The circuit for solving the above-specified problem to form a symmetrical picture is called a "linearity correcting circuit". In order to correct the linearity of the raster scanned on the face plate, the linearity correcting circuit of the prior art is equipped with a linearity correcting coil which is connected in series with a horizontal deflection coil. That linearity correcting coil is so magnetically biased by means of a permanent magnet that its magnetic saturation characteristics are set differently depending upon the direction of the horizontal deflection current. This horizontal deflection circuit is exemplified by Japanese Patent Laid-Open Nos. 40615/1982, 128949/1981, 124850/1980 and U.S. Pat. No. 3,962,603, as shown schematically in FIGS. 1A and 1B.
As shown in FIG. 1A, the horizontal deflection circuit is composed of an input terminal 1, an output transistor 2, a damper diode 3, a resonant capacitor 4, a horizontal deflection coil 5, a linearity correcting coil 6, an S-shaped correction capacitor 7, a choke coil 8, a supply terminal 9, and a permanent magnet 12 for setting the magnetic bias of the linearity correcting coil 6.
The permanent magnet 12 has its polarity arranged so as to apply a magnetic field in the same direction as that of the magnetic field established in the linearity correcting coil in case a horizontal deflection current I.sub.DY flows in the direction of arrow a to the horizontal deflection coil 5.
In case the horizontal deflection current I.sub.DY flows in the direction of the arrow a, therefore, the linearity correcting coil 6 is more liable to be magnetically saturated than when the horizontal deflection current I.sub.DY flows in the reverse direction.
As a result, the inductance of the linearity correcting coil 6 is least in the vicinity of the maximum of the horizontal deflection current so that this current increases.
Thus, the drop of the scanning rate of the electron beam at the right side of the display frame is corrected. In the display, however, the use of a linearity correcting coil will form longitudinal shading streaks at the left side of the display frame.

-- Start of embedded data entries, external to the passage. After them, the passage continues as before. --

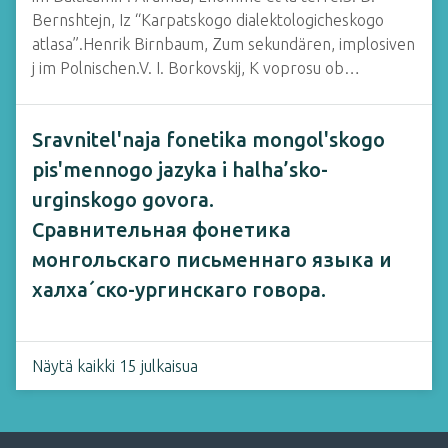
Bernshtejn, Iz “Karpatskogo dialektologicheskogo
atlasa”.Henrik Birnbaum, Zum sekundären, implosiven
j im Polnischen.V. I. Borkovskij, K voprosu ob…
Sravnitel'naja fonetika mongol'skogo
pis'mennogo jazyka i halha’sko-
urginskogo govora.
Сравнительная фонетика
монгольскаго письменнаго языка и
халха´ско-ургинскаго говора.
Näytä kaikki 15 julkaisua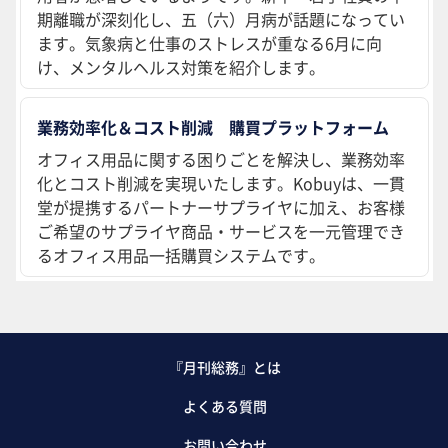
期離職が深刻化し、五（六）月病が話題になってい
ます。気象病と仕事のストレスが重なる6月に向
け、メンタルヘルス対策を紹介します。
業務効率化＆コスト削減 購買プラットフォーム
オフィス用品に関する困りごとを解決し、業務効率
化とコスト削減を実現いたします。Kobuyは、一貫
堂が提携するパートナーサプライヤに加え、お客様
ご希望のサプライヤ商品・サービスを一元管理でき
るオフィス用品一括購買システムです。
『月刊総務』とは
よくある質問
お問い合わせ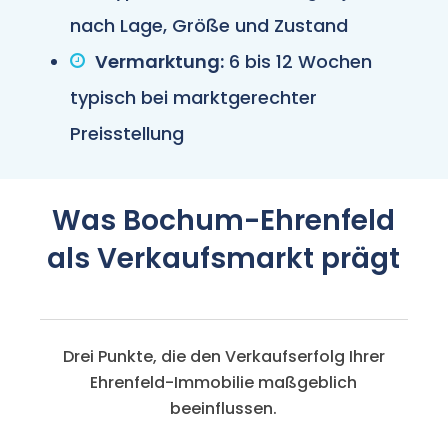
nach Lage, Größe und Zustand
Vermarktung:
6 bis 12 Wochen
typisch bei marktgerechter
Preisstellung
Was Bochum-Ehrenfeld
als Verkaufsmarkt prägt
Drei Punkte, die den Verkaufserfolg Ihrer
Ehrenfeld-Immobilie maßgeblich
beeinflussen.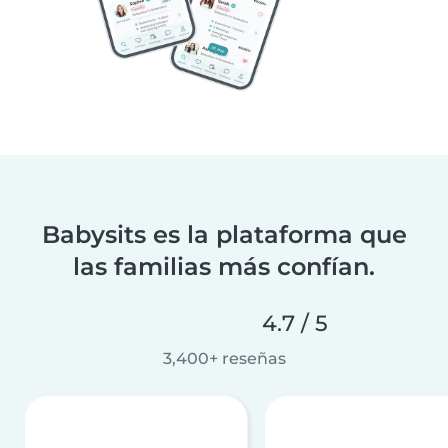
Babysits es la plataforma que
las familias más confían.
4.7 / 5
3,400+ reseñas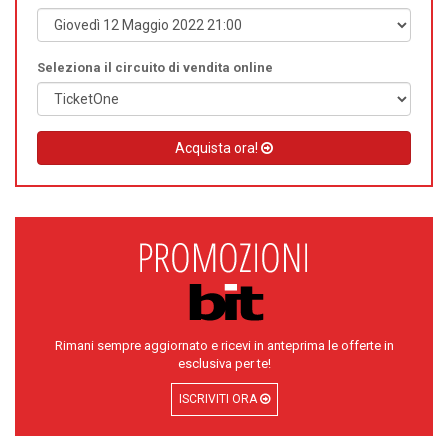
Seleziona il circuito di vendita online
Acquista ora!
Rimani sempre aggiornato e ricevi in anteprima le offerte in
esclusiva per te!
ISCRIVITI ORA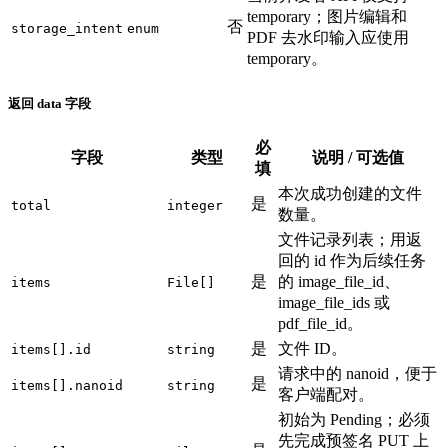
temporary；图片编辑和
否
storage_intent
enum
PDF 去水印输入应使用
temporary。
返回 data 字段
必
字段
类型
说明 / 可选值
填
本次成功创建的文件
是
total
integer
数量。
文件记录列表；用返
回的 id 作为后续任务
是
的 image_file_id、
items
File[]
image_file_ids 或
pdf_file_id。
是
文件 ID。
items[].id
string
请求中的 nanoid，便于
是
items[].nanoid
string
客户端配对。
初始为 Pending；必须
先完成预签名 PUT 上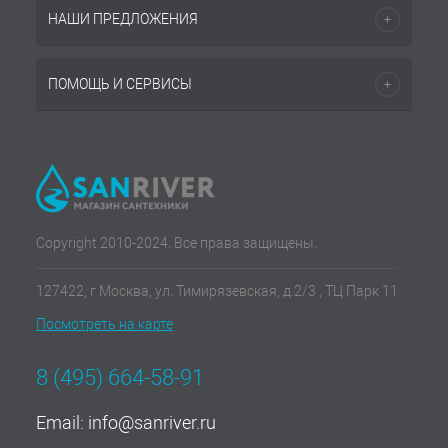
НАШИ ПРЕДЛОЖЕНИЯ
ПОМОЩЬ И СЕРВИСЫ
Copyright 2010-2024. Все права защищены.
127422, г Москва, ул. Тимирязевская, д.2/3 , ТЦ Парк 11
Посмотреть на карте
8 (495) 664-58-91
Email:
info@sanriver.ru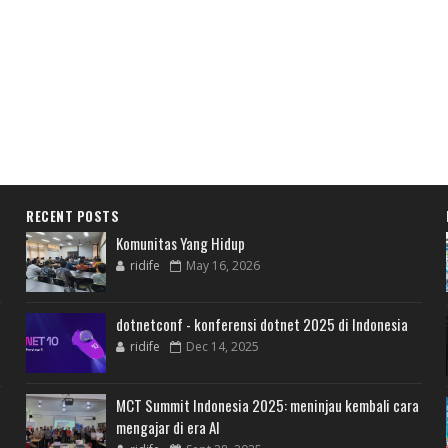
RECENT POSTS
Komunitas Yang Hidup
ridife
May 16, 2026
dotnetconf - konferensi dotnet 2025 di Indonesia
ridife
Dec 14, 2025
MCT Summit Indonesia 2025: meninjau kembali cara
mengajar di era AI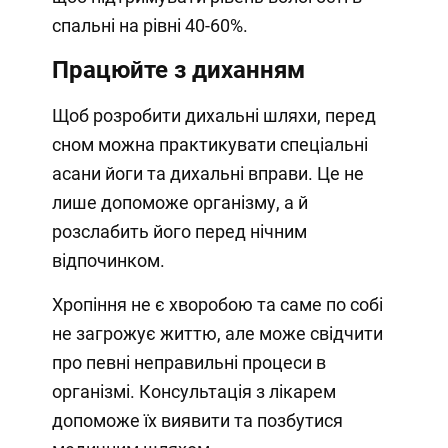
спальні на рівні 40-60%.
Працюйте з диханням
Щоб розробити дихальні шляхи, перед
сном можна практикувати спеціальні
асани йоги та дихальні вправи. Це не
лише допоможе організму, а й
розслабить його перед нічним
відпочинком.
Хропіння не є хворобою та саме по собі
не загрожує життю, але може свідчити
про певні неправильні процеси в
організмі. Консультація з лікарем
допоможе їх виявити та позбутися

Those streaks are formed as a result of the fact that a ringing current is established in the horizontal deflection current by the resonance of a resonant circuit which is composed of the inductance of the linearity coil 6 and a stray capacity 17, as shown in FIG. 1B.
In order to solve this problem, the horizontal deflection circuit of the prior art is equipped with a resistor 14 which is connected in parallel with the linearity correcting coil 6. By the provision of that resistor 14, the resonant circuit of the stray capacity and the linearity correcting coil has its Q (i.e., quality) factor dropped to reduce the amplitude of the ringing current.
As the horizontal deflection current has its frequency increased and its output raised in accordance with the fineness in the structure of the display, however, there arises another problem that the power loss at the ringing current preventing resistor is increased.